3.) Egyptians, Hurrians, Kassites, the Hittite vassals, Mittani/Washukanni, Ishuwa, Kizzuwatna, Alshe, Mukish, Niya, Nuhashe and the Amurru with their Links to Hazor and the coastal cities from Ugarit to Byblos are involved in the campaign

4.) There are international trade relations underlying the political and diplomatic struggles in the north

A.) The Syro-Anatolian/ Canaanite trade with Kanesh, in particular as regards metals.
B.) The Niya trade links between the coastal cities,
    Ugarit and Byblos with Allepo and Damascus.
C.) The Amurru trade links to the south, including Sideon, Tyre and Hazor
D.) The role of the Jordan and Orontes as trade routes.
Political developments and the definition of spheres of influence

A.) In the reign of Amenemhat I (1991-1962 BC) Sinuhe of Egypt visited the region and found it mostly inhabited by nomadic tribes

B.) The founding of Kanesh as a trading center (c 1880-1750 BC) connected trade up the Euphrates from Ashur through Haran and Carchemish to Kanesh in a period contemporary with the reigns of Samsuiluna and Shamshi-Adad

C.) Domestication of the horse: From Syro-Anatolia toIndia the domesticated horse is first utilized c 1800 BC

D.) Shamash Adad died c 1780 BC, Zimri Lin his son was conquored by Hamurapi the king of Babylon c 1757 BC

E.) Tuthmosis I (1504 -1492 BC) extended Egypts sphere of influence to the Euphrates

The Kings and States Involved c 1850 BC

A.) The mention of Syrian kings in Genesis:14. The period when the Hittites begin to emerge as a group sufficiently well organized to have a king list is the same period when Genesis 14:1 takes the opportunity to give us a list of kings.

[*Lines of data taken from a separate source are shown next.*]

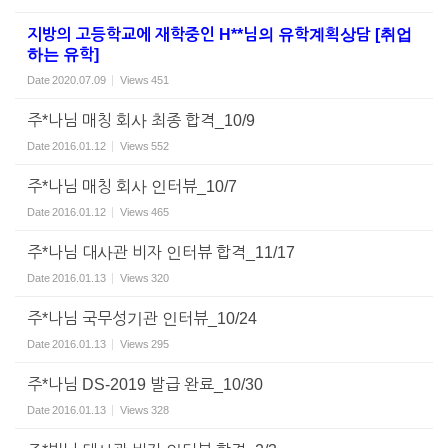
지방의 고등학교에 재학중인 H**님의 유학계획상담 [취업
하는 유학]
Date
2020.07.09
Views
451
주*나님 매칭 회사 최종 합격_10/9
Date
2016.01.12
Views
552
주*나님 매칭 회사 인터뷰_10/7
Date
2016.01.12
Views
465
주*나님 대사관 비자 인터뷰 합격_11/17
Date
2016.01.13
Views
320
주*나님 국무성기관 인터뷰_10/24
Date
2016.01.13
Views
295
주*나님 DS-2019 발급 완료_10/30
Date
2016.01.13
Views
328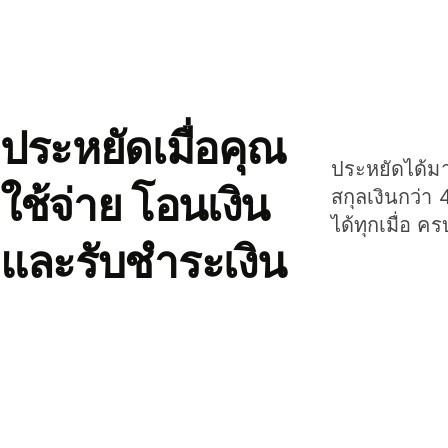
ประหยัดเมื่อคุณ
ประหยัดได้มาก
ใช้จ่าย โอนเงิน
สกุลเงินกว่า 
ได้ทุกเมื่อ ค
และรับชำระเงิน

A bit after the "first arrival of the Hebrews in Egypt" there is in Genesis 14:1 a reference to four great kings.

B.) They were Amraphael king of shinar, Arioch king of Ellasar, Chedor-laomer, king of Elam and Tidal king of the Goiim making war on Bera king of Sodom, Birsha kibg of Gomorrah, Shinab, king of Admah, and Shemeber the king of Bela or Zoar.

C.) Assuming shinar = Eshunna; and the title Amra (empowered by the sun god) is equivalent to the title Ibal (empowered by the storm god) then Amra-pha-el might be taken as Ibal-pi-el ruling c 1850-1840 BC (CAM, p 111)

D.) Assuming elLasar = el Larsa; (power of larsa) Ari-och might be taken as Sin eri-bam c 1842-1841 BC

E.) Assuming Elam = Elam; Chedor-laomer might be taken as Addah-ushu ruling at the time of Senwosret III between c 1878-1841 BC

F.) The names and dates in the king lists from Genesis:14.1 agree with the names and dates in the king lists from other sources; The Mari letters, The Armana letters CAM, Baines and Mal'ik, and the ANE

The movements of Peoples

A.) Note that at the time the Hittites are supposed to have conguered Babylon the Hittites have barely begun to establish themselves as a kingdom, let alone as an empire. In fact it is the Mittani, Assyrians and Kassites who are inheriting north western Mesopotamia, Syria and Anatolia from the Akkadians who themselves only begin emerging as a semitic rival to Sumer in Kish c 2400 BC.